**Task details**
An exact copy of every record, without the pictures, is what should come back.

··· Records shown ···

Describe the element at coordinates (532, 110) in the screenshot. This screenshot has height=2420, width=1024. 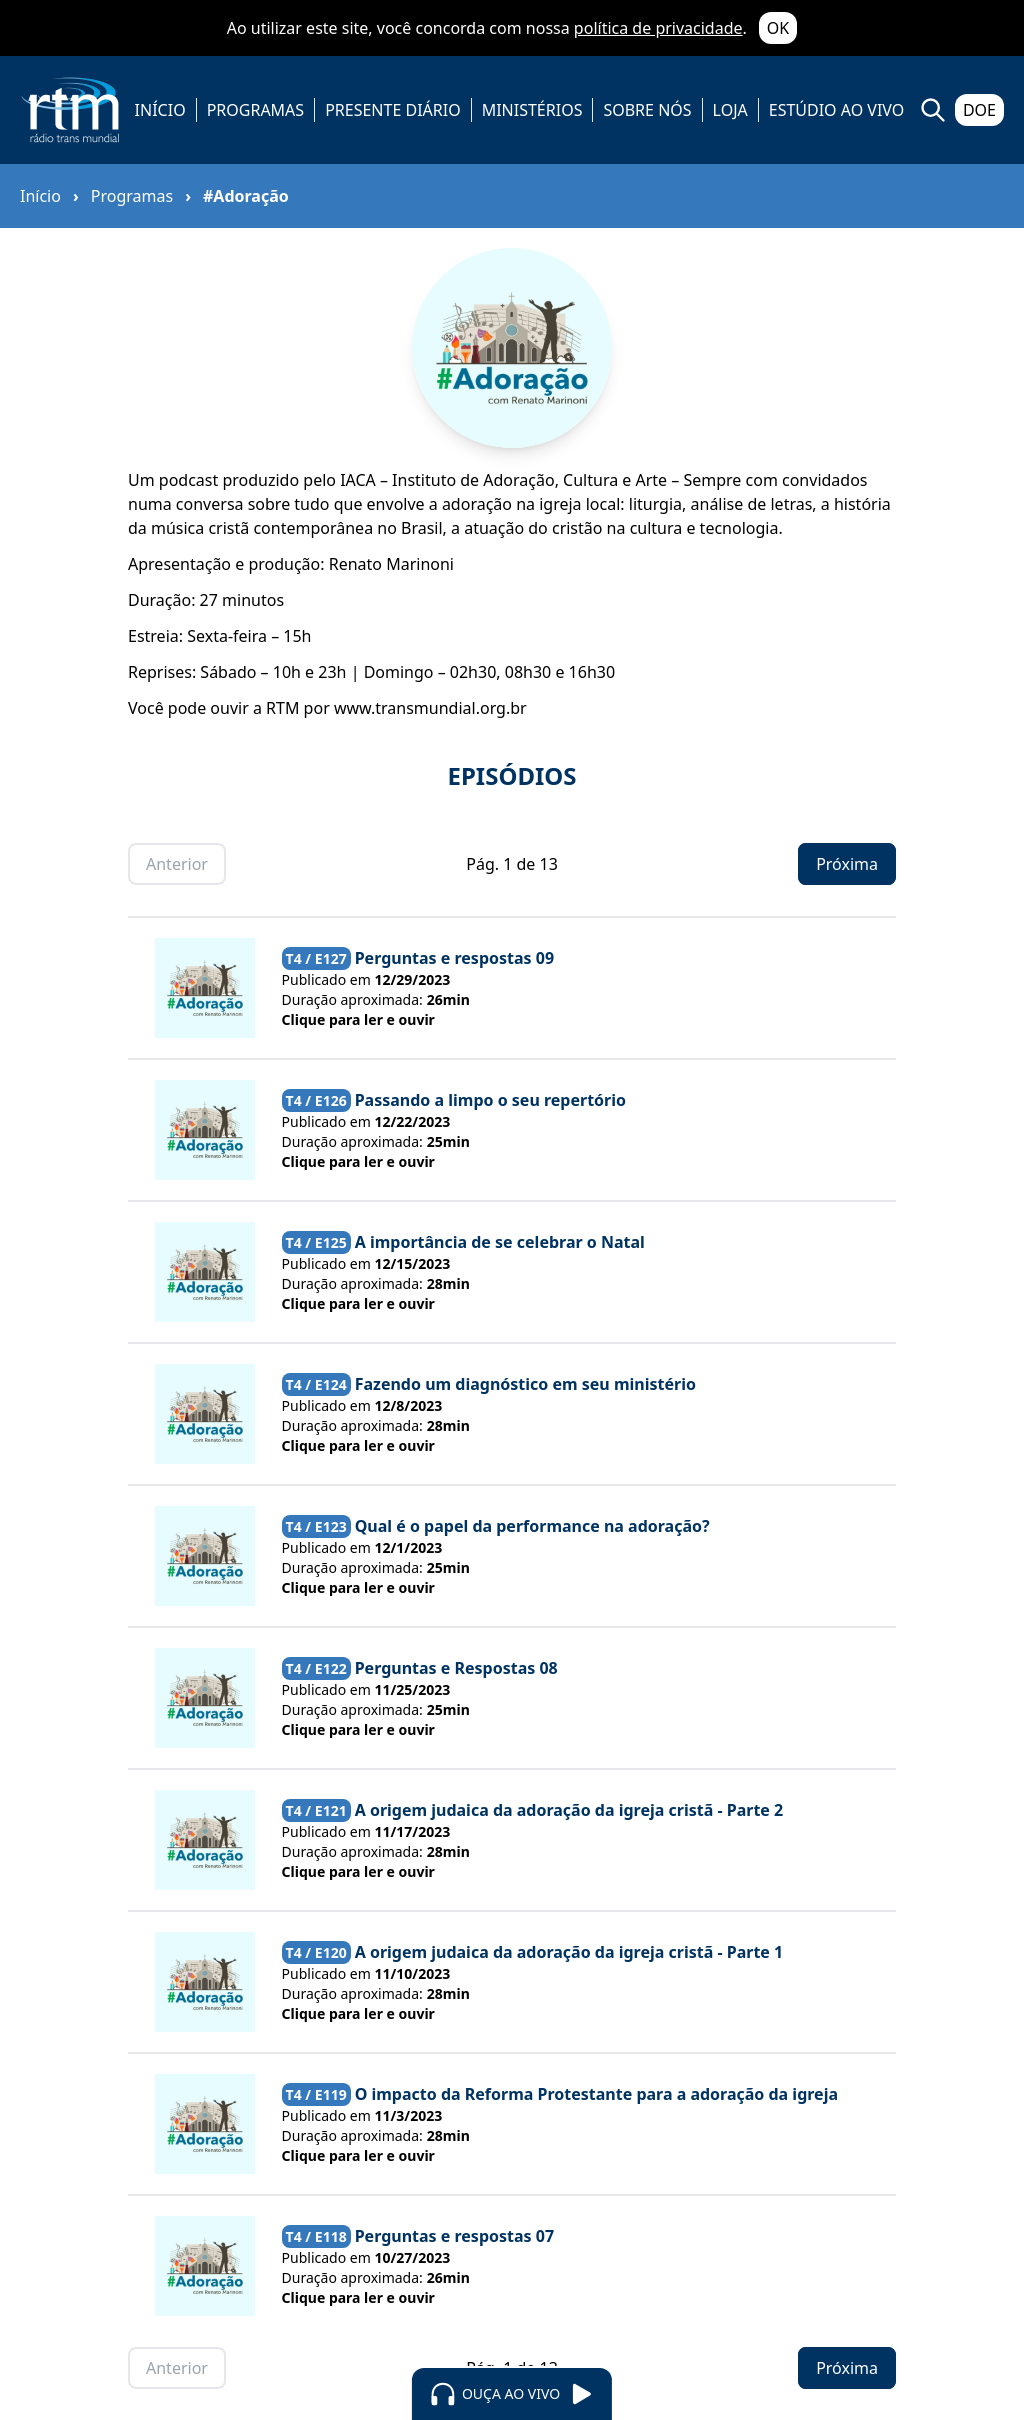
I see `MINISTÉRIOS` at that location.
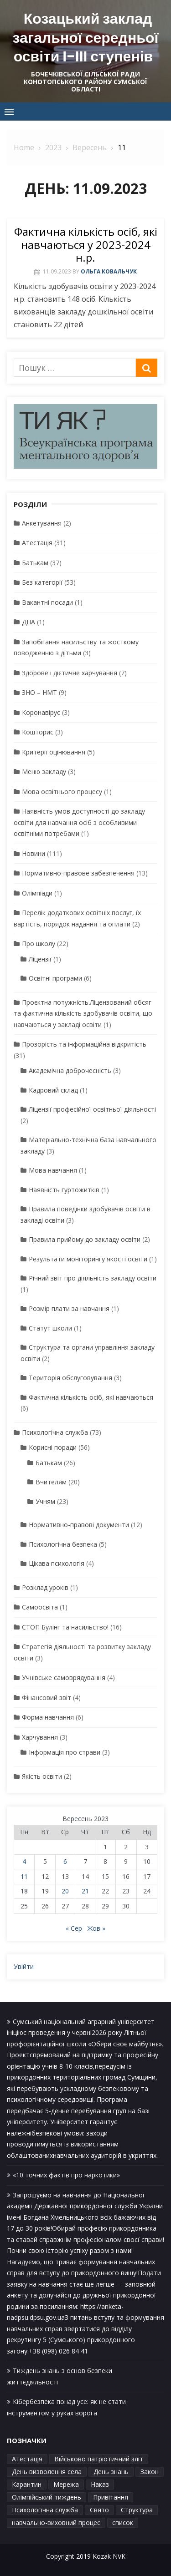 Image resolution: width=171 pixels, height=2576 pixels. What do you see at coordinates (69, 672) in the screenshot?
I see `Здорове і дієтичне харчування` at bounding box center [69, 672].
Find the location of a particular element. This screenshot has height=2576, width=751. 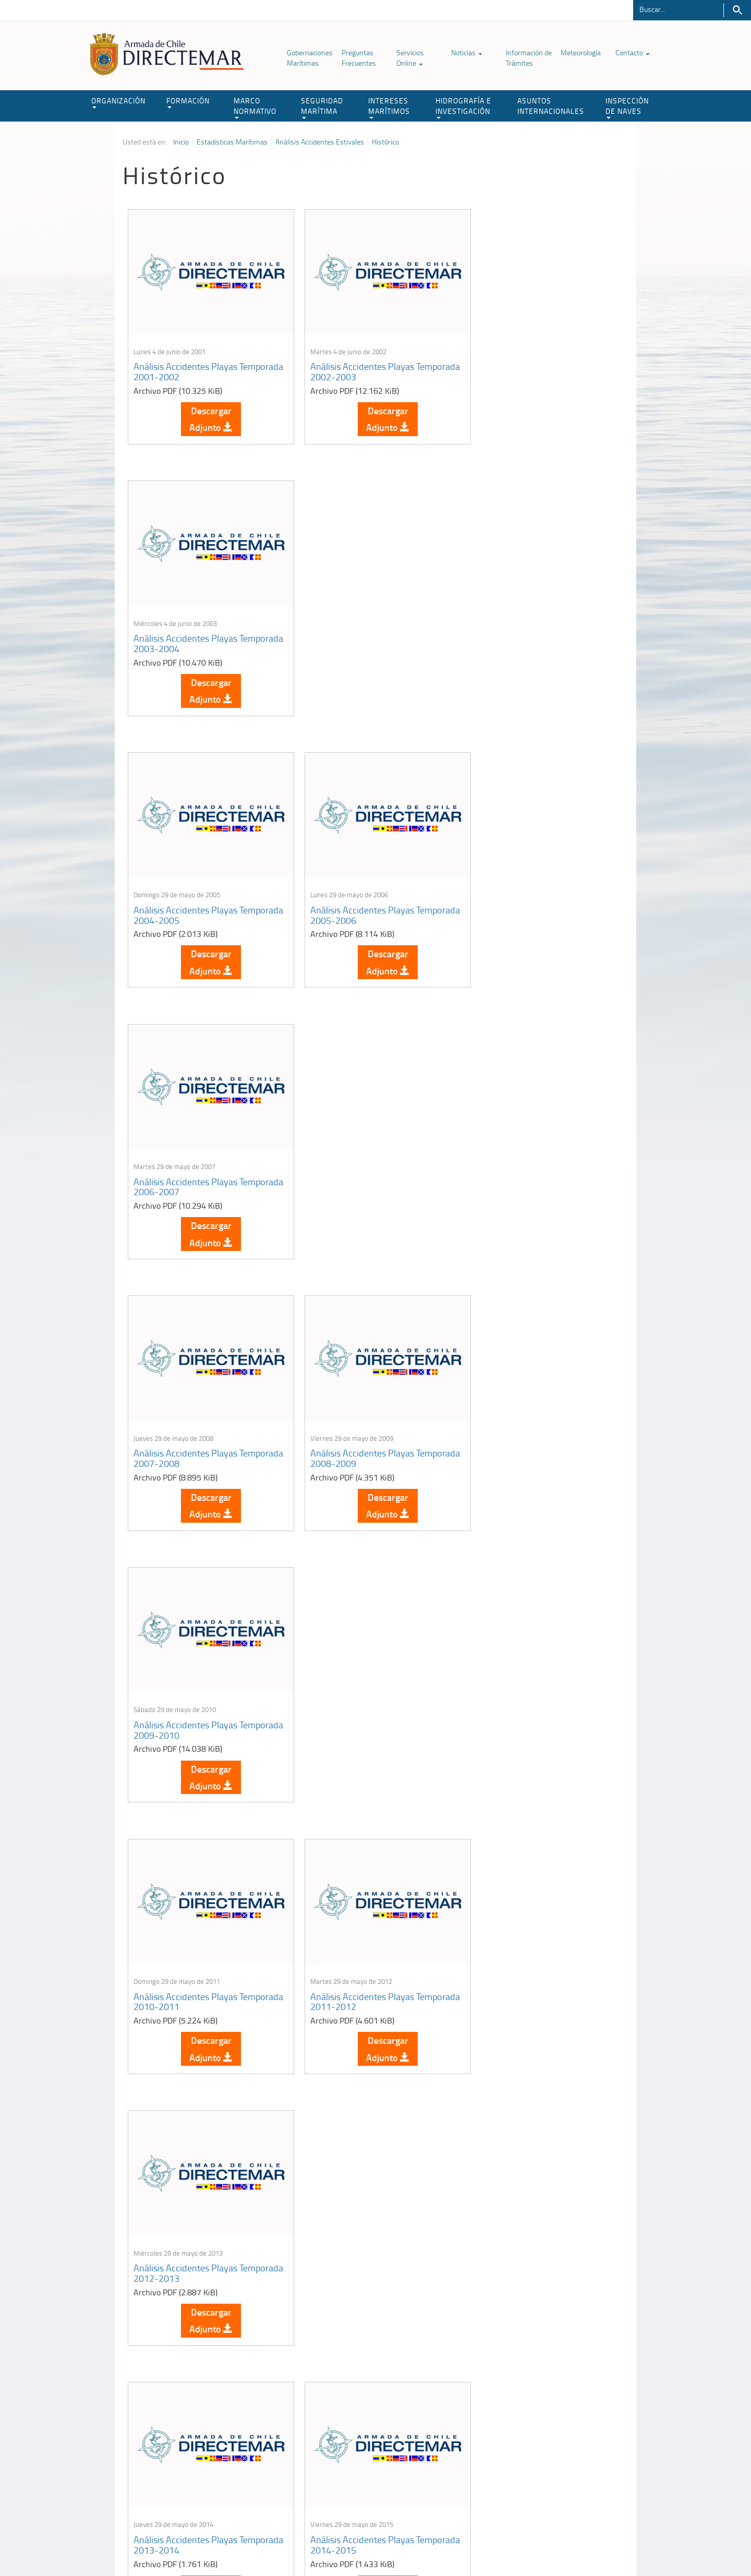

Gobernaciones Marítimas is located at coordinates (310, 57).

···

**Answer to this task**
Describe the element at coordinates (532, 110) in the screenshot. This screenshot has height=2420, width=1024. 
I see `MINISTÉRIOS` at that location.
 Image resolution: width=171 pixels, height=2576 pixels. What do you see at coordinates (69, 672) in the screenshot?
I see `Здорове і дієтичне харчування` at bounding box center [69, 672].
Find the location of a particular element. This screenshot has height=2576, width=751. 

Gobernaciones Marítimas is located at coordinates (310, 57).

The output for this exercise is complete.